This past weekend, I headed down to Rondeau Bay to have a relaxing few days at the cottage. Usually this consists of boating, fishing, campfires, and enjoying the backyard scenery. Unfortunately, Saturday brought windy, rainy weather, so I couldn’t enjoy many of these activities. Even though Mother Nature was not being cooperative with my weekend plans, I still decided to go out and see what kind of things I could find in the rain. This was a great decision, as I found a very cool green frog (Lithobates clamitans).
Green frogs are abundant in the Rondeau area, and you can hear them calling to each other almost every night, sounding like the ‘twang’ of a rubber band. Listen to the call of the green frog here. If you find a frog that has big round discs (tympanum) behind its eye, this is a good clue that you’ve found a green frog. Green frogs and bullfrogs are easy to mix up, however, since they both have large tympanum, and similar colouration. To distinguish green frogs from bullfrogs, look to see if there are raised ridges of skin along the back of the frog. If there is, you probably have a green frog.
The reason that this particular green frog that I found was so cool was because of its colour. This green frog was blue! I had never seen a blue frog in Ontario before, so I was excited. I was even more excited when I found a different blue-coloured green frog later in the day! The blue morph of Lithobates clamitans is considered rare, so I was lucky to find two different frogs in the same area. When I looked into why some green frogs have this colouration, I found an explanation.

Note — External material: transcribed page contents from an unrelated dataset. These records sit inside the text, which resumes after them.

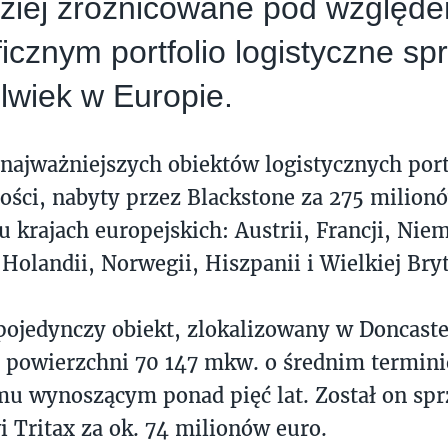
dziej zróżnicowane pod względ
icznym portfolio logistyczne s
lwiek w Europie.
 najważniejszych obiektów logistycznych port
ści, nabyty przez Blackstone za 275 milionó
u krajach europejskich: Austrii, Francji, Nie
Holandii, Norwegii, Hiszpanii i Wielkiej Bryt
pojedynczy obiekt, zlokalizowany w Doncaster
 powierzchni 70 147 mkw. o średnim termini
u wynoszącym ponad pięć lat. Został on sp
 Tritax za ok. 74 milionów euro.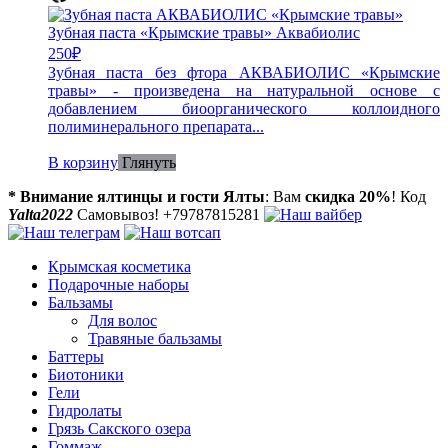
Зубная паста «Крымские травы» Аквабиолис
250
₽
Зубная паста без фтора АКВАБИОЛИС «Крымские
травы» - произведена на натуральной основе с
добавлением биоорганического коллоидного
полиминерального препарата...
В корзину
Глянуть
* Внимание ялтинцы и гости Ялты
: Вам
скидка 20%
! Код
Yalta2022
Самовывоз! +79787815281
Крымская косметика
Подарочные наборы
Бальзамы
Для волос
Травяные бальзамы
Баттеры
Биотоники
Гели
Гидролаты
Грязь Сакского озера
Гоммаж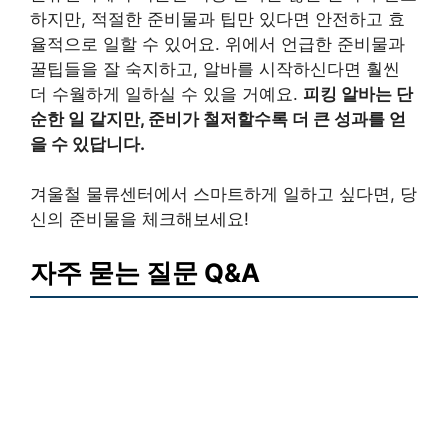
하지만, 적절한 준비물과 팁만 있다면 안전하고 효
율적으로 일할 수 있어요. 위에서 언급한 준비물과
꿀팁들을 잘 숙지하고, 알바를 시작하신다면 훨씬
더 수월하게 일하실 수 있을 거예요.
피킹 알바는 단
순한 일 같지만, 준비가 철저할수록 더 큰 성과를 얻
을 수 있답니다.
겨울철 물류센터에서 스마트하게 일하고 싶다면, 당
신의 준비물을 체크해보세요!
자주 묻는 질문 Q&A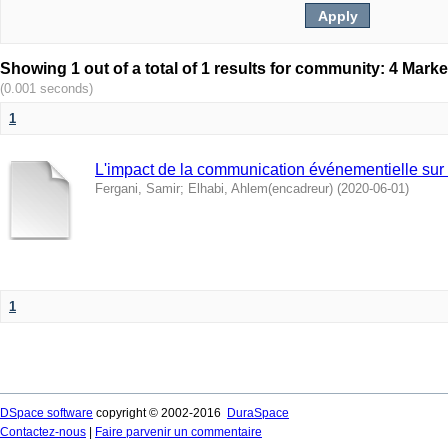
(0.001 seconds)
1
L'impact de la communication événementielle sur 
Fergani, Samir
;
Elhabi, Ahlem(encadreur)
(
2020-06-01
)
1
DSpace software
copyright © 2002-2016
DuraSpace
Contactez-nous
|
Faire parvenir un commentaire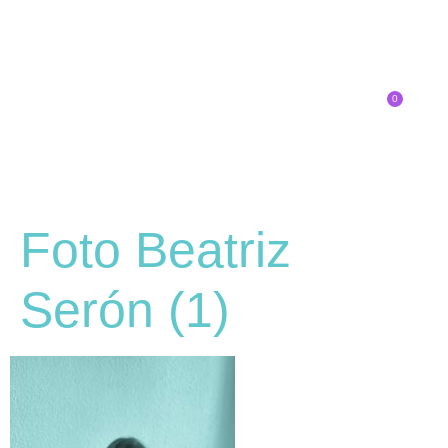
0
Inscríbete
Foto Beatriz
Serón (1)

Green frogs are normally green because of something called iridophores and xanthophores. Iridophores and xanthophores are pigment cells that work together to form the green colour of the frog. Blue wavelengths of light reflect off iridophores that are covered in a screen of xanthophores filled with yellow pigment. The yellow xanthophores over the blue-reflecting iridophores creates the green colour that we see. Amphibians with blue skin are lacking the yellow pigment, so when the blue light is reflected, it is not filtered with yellow, and the skin appears blue. The yellow xanthophore pigments are often not present, or are replaced by a differently structured pigment cell in blue coloured frogs than in green coloured frogs.
It doesn’t seem to be clear whether these frogs get their blue skin passed down to them from their parents, or whether it is an environmental trigger that causes the yellow pigment to change. Maybe the two blue frogs I saw were from the same parent or parents, or maybe they grew up in a certain area of Rondeau Bay that somehow halted the development of their xanthophores. Either way, it was really cool!